# Activity
Exclude every picture and return the remaining entries below verbatim.

# Supplied entries
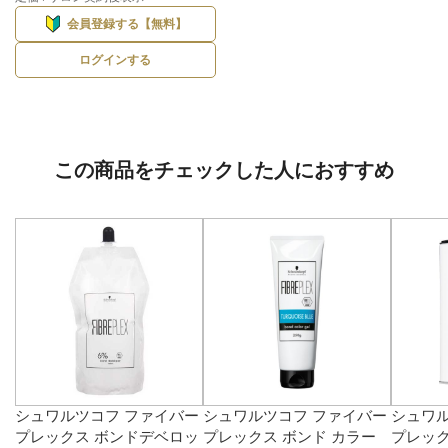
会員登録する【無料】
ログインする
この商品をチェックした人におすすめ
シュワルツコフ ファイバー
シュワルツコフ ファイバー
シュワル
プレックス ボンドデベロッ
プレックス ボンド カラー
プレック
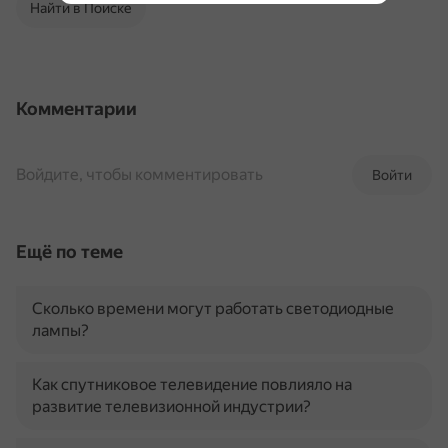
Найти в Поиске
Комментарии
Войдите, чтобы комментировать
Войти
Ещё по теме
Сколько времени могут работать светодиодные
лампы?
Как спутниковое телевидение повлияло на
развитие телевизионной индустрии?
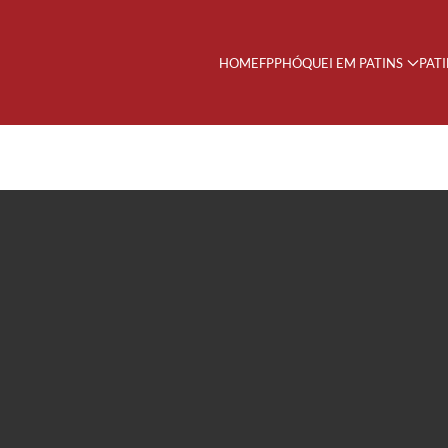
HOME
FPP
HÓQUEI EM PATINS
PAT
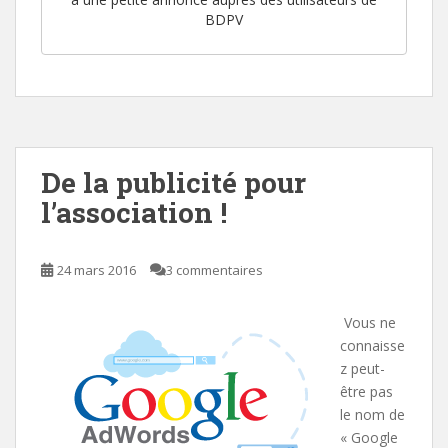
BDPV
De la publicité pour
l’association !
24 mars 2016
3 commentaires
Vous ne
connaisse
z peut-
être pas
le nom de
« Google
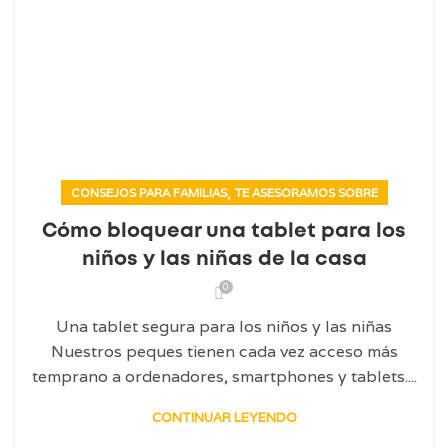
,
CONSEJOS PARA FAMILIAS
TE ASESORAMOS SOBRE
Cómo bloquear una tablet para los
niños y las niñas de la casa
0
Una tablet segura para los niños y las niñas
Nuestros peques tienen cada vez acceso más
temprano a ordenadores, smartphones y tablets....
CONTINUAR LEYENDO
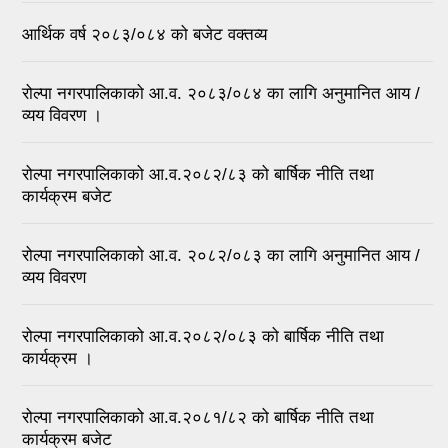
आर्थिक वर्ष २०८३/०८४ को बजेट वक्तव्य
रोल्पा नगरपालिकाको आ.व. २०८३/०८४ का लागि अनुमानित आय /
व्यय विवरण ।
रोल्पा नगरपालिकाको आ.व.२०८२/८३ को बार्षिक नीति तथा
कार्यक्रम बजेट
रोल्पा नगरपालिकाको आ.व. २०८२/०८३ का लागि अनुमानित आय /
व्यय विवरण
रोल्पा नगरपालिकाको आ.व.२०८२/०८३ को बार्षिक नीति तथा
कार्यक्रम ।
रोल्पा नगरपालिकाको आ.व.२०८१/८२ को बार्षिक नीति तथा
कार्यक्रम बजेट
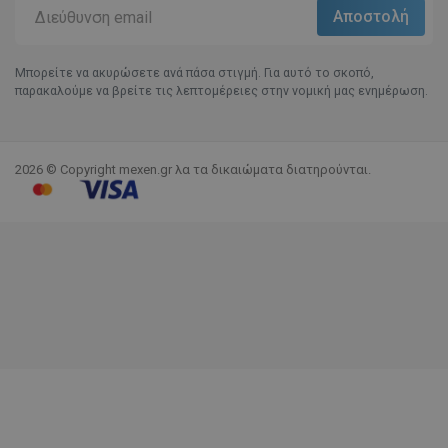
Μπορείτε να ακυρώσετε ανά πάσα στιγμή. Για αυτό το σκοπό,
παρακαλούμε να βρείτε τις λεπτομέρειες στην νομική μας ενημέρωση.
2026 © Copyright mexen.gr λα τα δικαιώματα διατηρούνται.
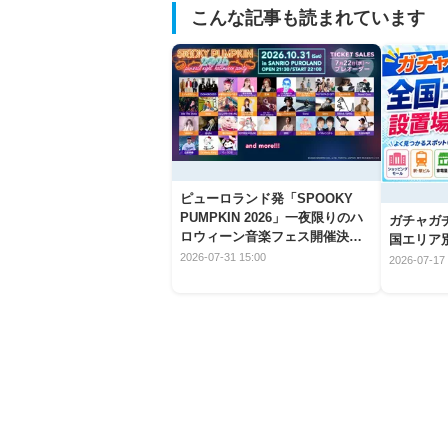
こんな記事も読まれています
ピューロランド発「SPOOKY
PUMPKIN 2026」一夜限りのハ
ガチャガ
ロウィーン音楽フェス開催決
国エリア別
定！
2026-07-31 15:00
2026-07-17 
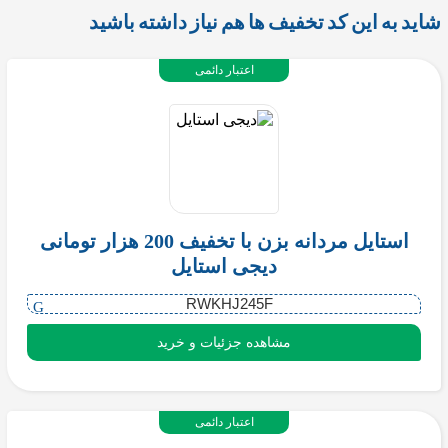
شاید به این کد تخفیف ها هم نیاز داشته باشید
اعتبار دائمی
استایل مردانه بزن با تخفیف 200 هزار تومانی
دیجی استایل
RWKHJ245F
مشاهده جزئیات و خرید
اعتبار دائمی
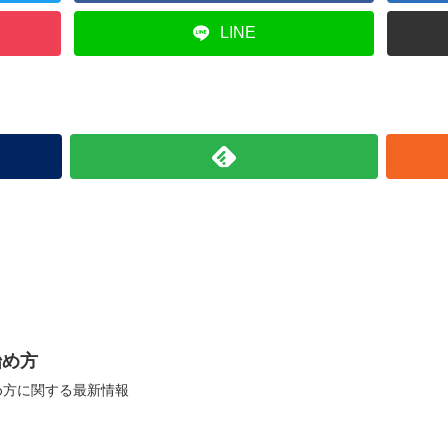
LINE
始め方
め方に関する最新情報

# Response to this task
会員登録する【無料】
ログインする
この商品をチェックした人におすすめ
シュワルツコフ ファイバー
シュワルツコフ ファイバー
シュワル
プレックス ボンドデベロッ
プレックス ボンド カラー
プレック
Найти в Поиске
Комментарии
Войдите, чтобы комментировать
Войти
Ещё по теме
Сколько времени могут работать светодиодные
лампы?
Как спутниковое телевидение повлияло на
развитие телевизионной индустрии?
HOME
FPP
HÓQUEI EM PATINS
PAT
BDPV
De la publicité pour
l’association !
24 mars 2016
3 commentaires
Vous ne
connaisse
z peut-
être pas
le nom de
« Google
,
CONSEJOS PARA FAMILIAS
TE ASESORAMOS SOBRE
Cómo bloquear una tablet para los
niños y las niñas de la casa
0
Una tablet segura para los niños y las niñas
Nuestros peques tienen cada vez acceso más
temprano a ordenadores, smartphones y tablets....
CONTINUAR LEYENDO
आर्थिक वर्ष २०८३/०८४ को बजेट वक्तव्य
रोल्पा नगरपालिकाको आ.व. २०८३/०८४ का लागि अनुमानित आय /
व्यय विवरण ।
रोल्पा नगरपालिकाको आ.व.२०८२/८३ को बार्षिक नीति तथा
कार्यक्रम बजेट
रोल्पा नगरपालिकाको आ.व. २०८२/०८३ का लागि अनुमानित आय /
व्यय विवरण
रोल्पा नगरपालिकाको आ.व.२०८२/०८३ को बार्षिक नीति तथा
कार्यक्रम ।
रोल्पा नगरपालिकाको आ.व.२०८१/८२ को बार्षिक नीति तथा
कार्यक्रम बजेट
Μπορείτε να ακυρώσετε ανά πάσα στιγμή. Για αυτό το σκοπό,
παρακαλούμε να βρείτε τις λεπτομέρειες στην νομική μας ενημέρωση.
2026 © Copyright mexen.gr λα τα δικαιώματα διατηρούνται.
こんな記事も読まれています
ピューロランド発「SPOOKY
PUMPKIN 2026」一夜限りのハ
ガチャガ
ロウィーン音楽フェス開催決
国エリア別
定！
2026-07-31 15:00
2026-07-17 
شاید به این کد تخفیف ها هم نیاز داشته باشید
اعتبار دائمی
استایل مردانه بزن با تخفیف 200 هزار تومانی
دیجی استایل
RWKHJ245F
مشاهده جزئیات و خرید
اعتبار دائمی
LINE
始め方
め方に関する最新情報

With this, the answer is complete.